Task data START
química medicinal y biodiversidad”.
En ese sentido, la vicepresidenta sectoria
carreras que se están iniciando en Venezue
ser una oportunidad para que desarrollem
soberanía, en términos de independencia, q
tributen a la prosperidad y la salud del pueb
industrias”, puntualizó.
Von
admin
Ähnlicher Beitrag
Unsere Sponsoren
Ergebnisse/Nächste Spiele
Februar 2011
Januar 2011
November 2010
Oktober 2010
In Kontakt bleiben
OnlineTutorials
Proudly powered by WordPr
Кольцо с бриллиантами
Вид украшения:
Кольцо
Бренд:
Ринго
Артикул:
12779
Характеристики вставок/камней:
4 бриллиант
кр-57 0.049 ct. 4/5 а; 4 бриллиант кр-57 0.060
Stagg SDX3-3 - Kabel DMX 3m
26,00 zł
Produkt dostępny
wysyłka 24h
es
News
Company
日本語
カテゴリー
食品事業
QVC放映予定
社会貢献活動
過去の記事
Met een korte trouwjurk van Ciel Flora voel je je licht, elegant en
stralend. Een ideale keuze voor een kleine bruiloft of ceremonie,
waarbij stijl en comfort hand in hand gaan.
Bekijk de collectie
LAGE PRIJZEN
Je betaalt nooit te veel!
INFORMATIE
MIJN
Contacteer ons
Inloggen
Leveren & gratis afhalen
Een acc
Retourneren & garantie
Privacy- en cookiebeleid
Task data END
## Requirement
Copy out all the records exactly.

## Output for this exercise
química medicinal y biodiversidad”.
En ese sentido, la vicepresidenta sectoria
carreras que se están iniciando en Venezue
ser una oportunidad para que desarrollem
soberanía, en términos de independencia, q
tributen a la prosperidad y la salud del pueb
industrias”, puntualizó.
Von
admin
Ähnlicher Beitrag
Unsere Sponsoren
Ergebnisse/Nächste Spiele
Februar 2011
Januar 2011
November 2010
Oktober 2010
In Kontakt bleiben
OnlineTutorials
Proudly powered by WordPr
Кольцо с бриллиантами
Вид украшения:
Кольцо
Бренд:
Ринго
Артикул:
12779
Характеристики вставок/камней:
4 бриллиант
кр-57 0.049 ct. 4/5 а; 4 бриллиант кр-57 0.060
Stagg SDX3-3 - Kabel DMX 3m
26,00 zł
Produkt dostępny
wysyłka 24h
es
News
Company
日本語
カテゴリー
食品事業
QVC放映予定
社会貢献活動
過去の記事
Met een korte trouwjurk van Ciel Flora voel je je licht, elegant en
stralend. Een ideale keuze voor een kleine bruiloft of ceremonie,
waarbij stijl en comfort hand in hand gaan.
Bekijk de collectie
LAGE PRIJZEN
Je betaalt nooit te veel!
INFORMATIE
MIJN
Contacteer ons
Inloggen
Leveren & gratis afhalen
Een acc
Retourneren & garantie
Privacy- en cookiebeleid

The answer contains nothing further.